Restaurants 4 minutes 11 décembre 2024

Le Bib du Mois : Art'Zain, à Irissarry (Pays basque)

Artzain signifie « berger » en basque – hommage du chef Henri Amestoy à son père. À la fois Bib gourmand et Étoile Verte MICHELIN, ce restaurant à 20 minutes d'Hasparren, dans le département des Pyrénées-Atlantiques (Nouvelle-Aquitaine) mérite le détour. Bizi Euskal Herria !

L'adresse circule de bouche à oreille, connue d'une poignée de becs fins bien rencardés.

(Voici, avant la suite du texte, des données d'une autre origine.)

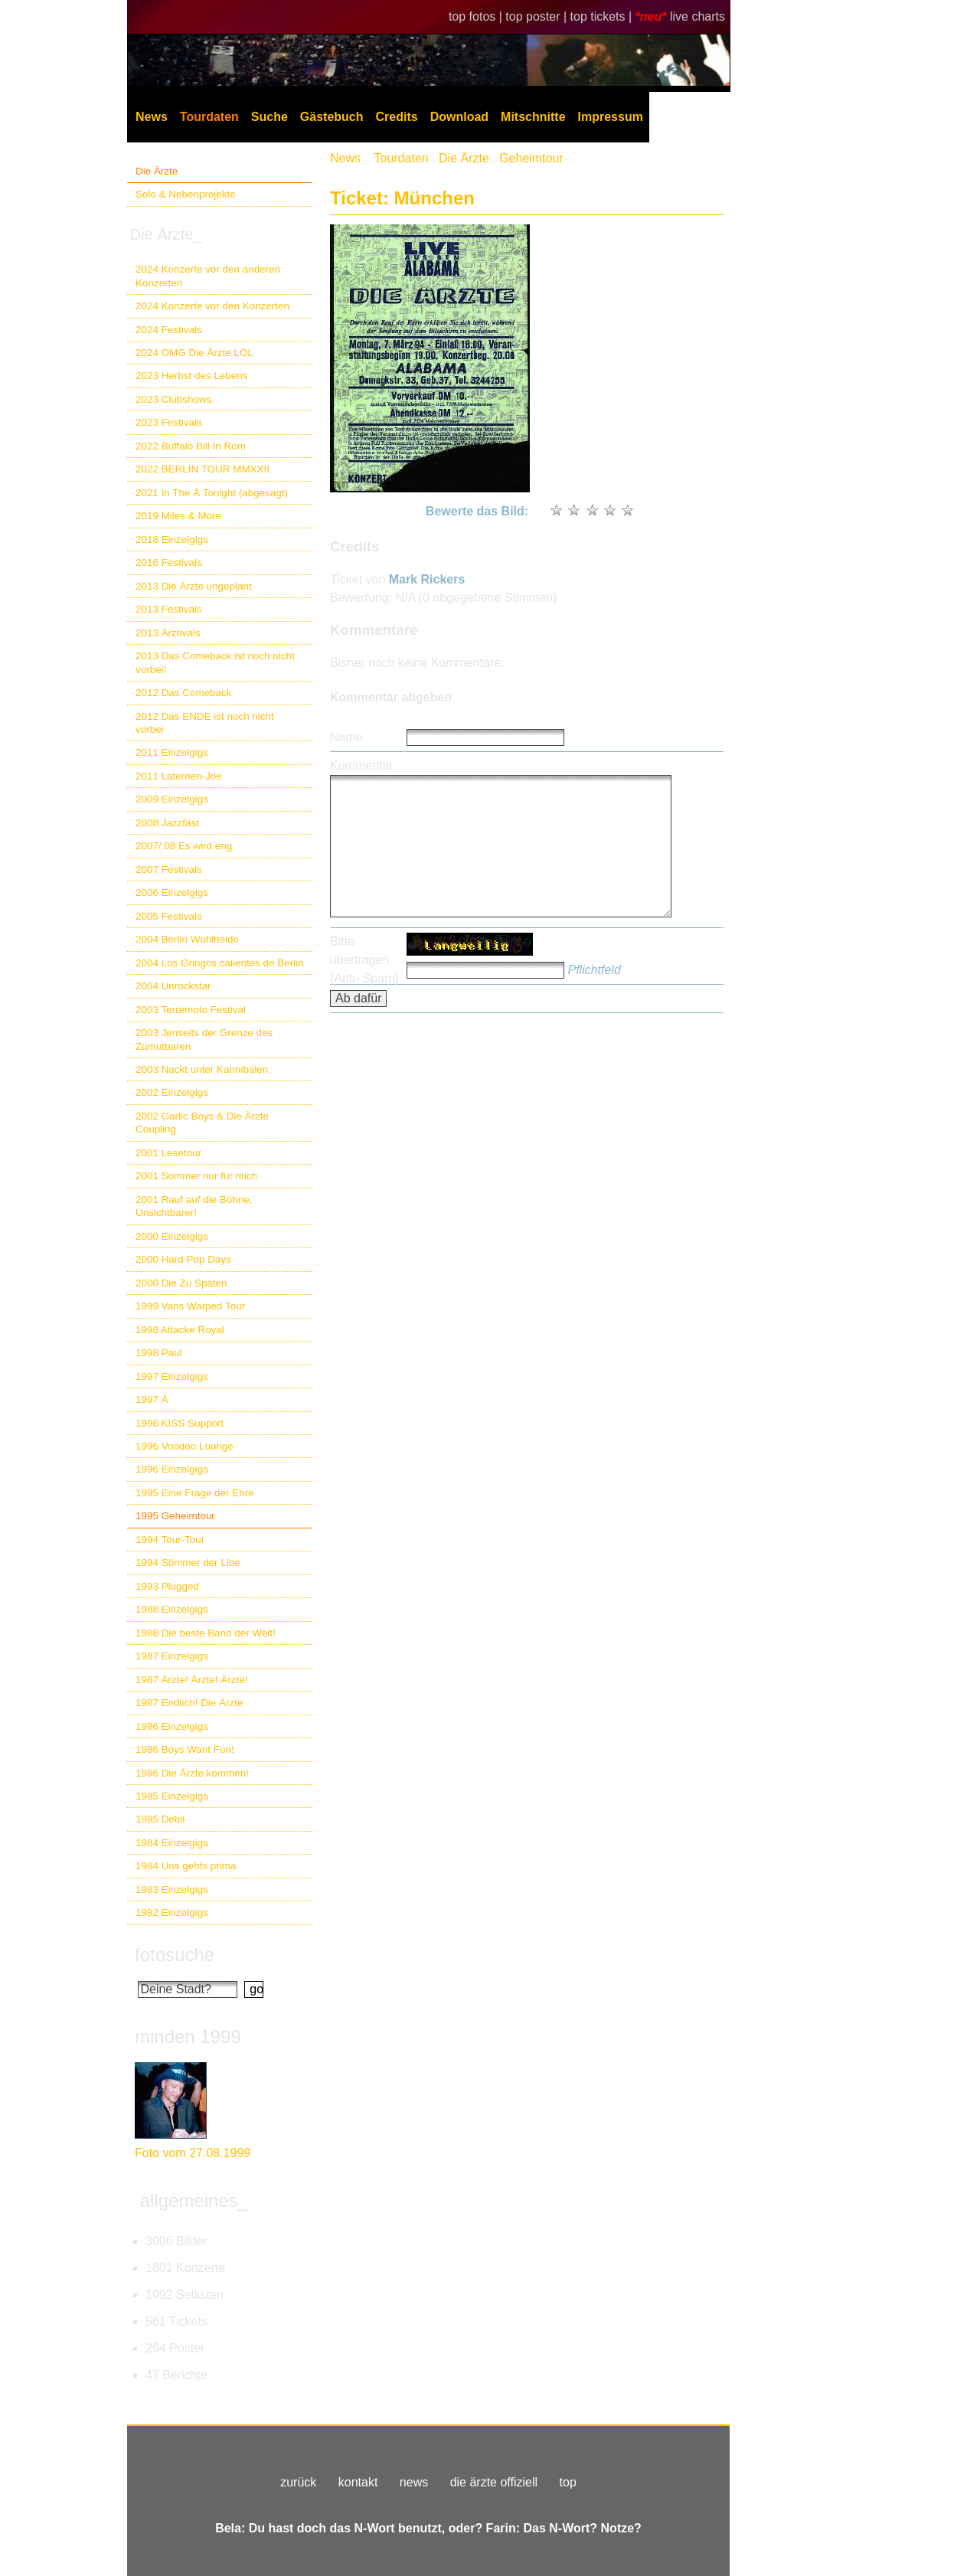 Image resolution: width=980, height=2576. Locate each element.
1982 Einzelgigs (172, 1912)
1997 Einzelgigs (172, 1376)
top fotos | (477, 16)
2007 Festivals (169, 869)
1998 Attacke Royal (180, 1329)
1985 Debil (160, 1819)
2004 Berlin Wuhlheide (187, 939)
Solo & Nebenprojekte (186, 194)
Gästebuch (332, 116)
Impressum (610, 116)
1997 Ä (152, 1399)
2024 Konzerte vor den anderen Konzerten (208, 275)
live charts (697, 16)
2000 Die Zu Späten (181, 1283)
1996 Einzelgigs (172, 1469)
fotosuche (174, 1954)
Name (346, 737)
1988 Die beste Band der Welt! (206, 1633)
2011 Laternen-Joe (179, 776)
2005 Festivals (169, 916)
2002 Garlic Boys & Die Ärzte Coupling (202, 1122)
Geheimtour (531, 158)
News (152, 116)
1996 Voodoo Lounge (185, 1446)
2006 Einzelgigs (172, 892)
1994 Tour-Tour (170, 1539)
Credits (397, 116)
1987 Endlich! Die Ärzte (189, 1702)
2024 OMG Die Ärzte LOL (194, 352)
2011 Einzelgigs (172, 752)
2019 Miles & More (178, 515)
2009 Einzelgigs (172, 799)
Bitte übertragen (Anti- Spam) (364, 960)
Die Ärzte (157, 171)
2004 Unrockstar (173, 986)
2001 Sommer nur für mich (196, 1176)
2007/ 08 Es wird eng (184, 846)
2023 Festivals (169, 422)
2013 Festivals (169, 609)
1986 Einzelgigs (172, 1726)
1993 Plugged (167, 1586)
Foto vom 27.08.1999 (192, 2152)
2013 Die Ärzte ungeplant (194, 586)
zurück (298, 2482)
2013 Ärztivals (168, 633)
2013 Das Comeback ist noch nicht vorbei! (215, 662)
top (568, 2482)
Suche (269, 116)
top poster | (537, 16)
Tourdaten (209, 116)
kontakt (358, 2482)
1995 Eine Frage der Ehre (195, 1493)
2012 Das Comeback (184, 692)
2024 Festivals (169, 329)
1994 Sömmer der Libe (188, 1562)
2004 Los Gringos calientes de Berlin (220, 963)
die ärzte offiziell (493, 2482)
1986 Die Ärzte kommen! (192, 1773)
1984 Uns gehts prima (186, 1866)
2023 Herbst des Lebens (191, 375)
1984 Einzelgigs (172, 1843)
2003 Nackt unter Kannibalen (202, 1069)
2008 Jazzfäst (167, 823)
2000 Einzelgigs (172, 1236)
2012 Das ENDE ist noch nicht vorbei (205, 723)
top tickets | (602, 16)
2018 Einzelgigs (172, 539)
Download (459, 116)
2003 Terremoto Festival (191, 1009)
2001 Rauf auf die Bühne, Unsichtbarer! (194, 1206)
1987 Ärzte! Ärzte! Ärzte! (191, 1679)
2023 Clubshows (173, 399)
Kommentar (362, 765)
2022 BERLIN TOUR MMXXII (203, 469)
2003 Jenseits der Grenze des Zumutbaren (204, 1039)
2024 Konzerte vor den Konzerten (212, 306)
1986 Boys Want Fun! (185, 1749)
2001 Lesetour (168, 1153)
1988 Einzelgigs (172, 1609)
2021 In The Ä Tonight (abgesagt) (212, 493)
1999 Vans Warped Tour (190, 1306)
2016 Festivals (169, 562)
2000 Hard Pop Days (183, 1259)
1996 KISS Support (180, 1423)
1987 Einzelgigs (172, 1656)
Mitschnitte (533, 116)
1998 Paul (159, 1352)
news (414, 2482)
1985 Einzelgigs (172, 1796)
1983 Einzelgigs (172, 1889)
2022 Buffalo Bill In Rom (191, 446)
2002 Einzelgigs (172, 1092)
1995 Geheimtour (175, 1516) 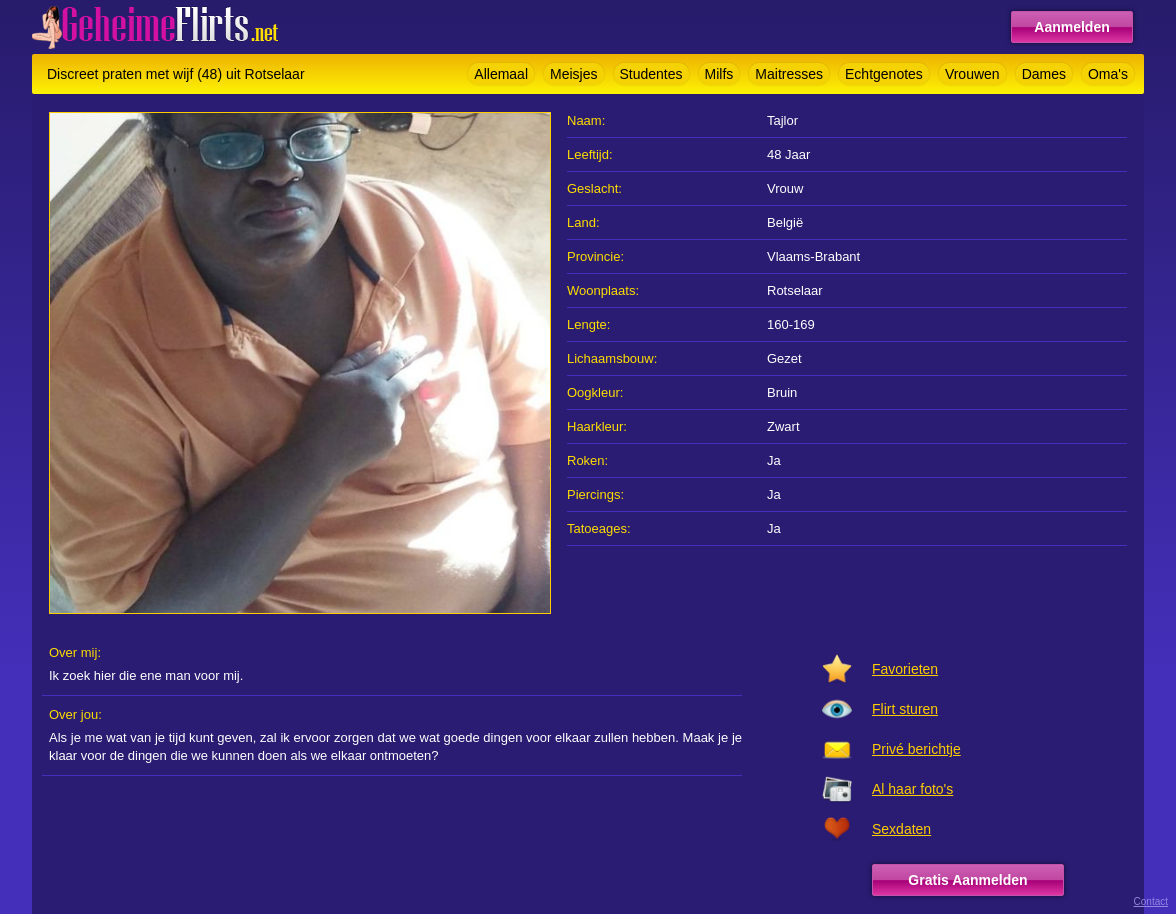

Pour rejoindre Art'zain, il faut s'écarter des grands axes, mettre le cap sur Irissarry, authentique village basque de 913 âmes. C'est ici, à une heure de Saint-Jean-de-Luz et de Biarritz, loin des hordes de touristes, que planque l'un des deux seuls restaurants de France cumulant à ce jour le titre de Bib gourmand et celui d'Étoile Verte MICHELIN

« Nos client sont à 95% des locaux », confirme Henri Amestoy, chef et propriétaire de la bâtisse. Avec son épouse Alexandra (en salle), il a eu le coup de cœur en juillet 2016 pour cette ancienne grange alors en ruines, qu'ils décident de retaper, en conservant l'esprit rustique. D'épaisses poutres et des murs de pierre traditionnels, habilement mariés à un mobilier contemporain (l'artisan basque Alki) en font aujourd'hui un cocon chaleureux d'une cinquantaine de couverts, avec belle hauteur sous plafond. 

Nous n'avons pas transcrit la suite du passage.